Most Valuable Yak (Rob Volk) Blog

…and other neat SQL Server tricks

T-SQL Tuesday #21 - Crap!

Adam Machanic's (blog | twitter) ever popular T-SQL Tuesday series is being held on Wednesday this time, and the topic is…

SHIT CRAP.

No, not fecal material.  But crap code.  Crap SQL.  Crap ideas that you thought were good at the time, or were forced to do due (doo-doo?) to lack of time.

The challenge for me is to look back on my SQL Server career and find something that WASN'T crap.  Well, there's a lot that wasn't, but for some reason I don't remember those that well.  So the additional challenge is to pick one particular turd that I really wish I hadn't squeezed out.  Let's see if this outline fits the bill:

  • An ETL process on text files;
  • That had to interface between SQL Server and an AS/400 system;
  • That didn't use SSIS (should have) or BizTalk (ummm, no) but command-line scripting, using Unix utilities(!) via:
  • xp_cmdshell;
  • That had to email reports and financial data, some of it sensitive

Yep, the stench smell is coming back to me now, as if it was yesterday…

As to why SSIS and BizTalk were not options, basically I didn't know either of them well enough to get the job done (and I still don't).  I also had a strict deadline of 3 days, in addition to all the other responsibilities I had, so no time to learn them.  And seeing how screwed up the rest of the process was:

  • Payment files from multiple vendors in multiple formats;
  • Sent via FTP, PGP encrypted email, or some other wizardry;
  • Manually opened/downloaded and saved to a particular set of folders (couldn't change this);
  • Once processed, had to be placed BACK in the same folders with the original archived;
  • x2 divisions that had to run separately;
  • Plus an additional vendor file in another format on a completely different schedule;
  • So that they could be MANUALLY uploaded into the AS/400 system (couldn't change this either, even if it was technically possible)

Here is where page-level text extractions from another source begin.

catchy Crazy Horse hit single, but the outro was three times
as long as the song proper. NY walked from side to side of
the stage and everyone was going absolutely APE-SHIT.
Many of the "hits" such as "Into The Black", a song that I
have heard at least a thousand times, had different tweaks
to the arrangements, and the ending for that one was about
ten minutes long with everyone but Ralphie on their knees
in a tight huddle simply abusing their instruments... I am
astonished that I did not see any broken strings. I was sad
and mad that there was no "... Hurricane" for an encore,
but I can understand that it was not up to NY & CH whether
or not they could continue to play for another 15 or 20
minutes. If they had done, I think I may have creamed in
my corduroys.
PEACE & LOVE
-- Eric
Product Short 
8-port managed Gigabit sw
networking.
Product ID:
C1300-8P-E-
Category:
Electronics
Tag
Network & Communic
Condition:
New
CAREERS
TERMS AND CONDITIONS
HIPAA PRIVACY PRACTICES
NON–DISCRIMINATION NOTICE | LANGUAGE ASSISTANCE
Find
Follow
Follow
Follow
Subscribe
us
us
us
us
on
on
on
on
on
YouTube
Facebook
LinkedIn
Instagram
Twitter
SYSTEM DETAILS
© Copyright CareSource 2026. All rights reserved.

I didn't feel so bad about the solution I came up with, which was naturally:

  • Copy the payment files to the local SQL Server drives, using xp_cmdshell
  • Run batch files (via xp_cmdshell) to parse the different formats using sed, a Unix utility (this was before Powershell)
  • Use other Unix utilities (join, split, grep, wc) to process parsed files and generate metadata (size, date, checksum, line count)
  • Run sqlcmd to execute a stored procedure that passed the parsed file names so it would bulk load the data to do a comparison
  • bcp the compared data out to ANOTHER text file so that I could grep that data out of the original file
  • Run another stored procedure to import the matched data into SQL Server so it could process the payments, including file metadata
  • Process payment batches and log which division and vendor they belong to
  • Email the payment details to the finance group (since it was too hard for them to run a web report with the same data…which they ran anyway to compare the emailed file against…which always matched, surprisingly)
  • Email another report showing unmatched payments so they could manually void them…about 3 months afterward
  • All in "Excel" format, using xp_sendmail (SQL 2000 system)
  • Copy the unmatched data back to the original folder locations, making sure to match the file format exactly (if you've ever worked with ACH files, you'll understand why this sucked)

If you're one of the 10 people who have read my blog before, you know that I love the DOS "for" command.  Like passionately.  Like fairy-tale love.  So my batch files were riddled with for loops, nested within other for loops, that called other batch files containing for loops.  I think there was one section that had 4 or 5 nested for commands.  It was wrong, disturbed, and completely un-maintainable by anyone, even myself.  Months, even a year, after I left the company I got calls from someone who had to make a minor change to it, and they called me to talk them out of spraying the office with an AK-47 after looking at this code(for you Star Trek TOS fans)

The funniest part of this, well, one of the funniest, is that I made the deadline…sort of, I was only a day late…and the DAMN THING WORKED practically unchanged for 3 years.  Most of the problems came from the manual parts of the overall process, like forgetting to decrypt the files, or missing/late files, or saved to the wrong folders.  I'm definitely not trying to toot my own horn here, because this was truly one of the dumbest, crappiest solutions I ever came up with.  Fortunately as far as I know it's no longer in use and someone has written a proper replacement.  Today I would knuckle down and do it in SSIS or Powershell, even if it took me weeks to get it right.

The real lesson from this crap code is to make things MAINTAINABLE and UNDERSTANDABLE.  sed scripting regular expressions doesn't fit that criteria in any way.  If you ever find yourself under pressure to do something fast at all costs, DON'T DO IT.  Stop and consider long-term maintainability, not just for yourself but for others on your team.  If you can't explain the basic approach in under 5 minutes, it ultimately won't succeed. 

And while you may love to leave all that crap behind, it may follow you anyway, and you'll step in it again.

 

P.S. - if you're wondering about all the manual stuff that couldn't be changed, it was because the entire process had gone through Six Sigma, and was deemed the best possible way.  Phew!  Talk about stink!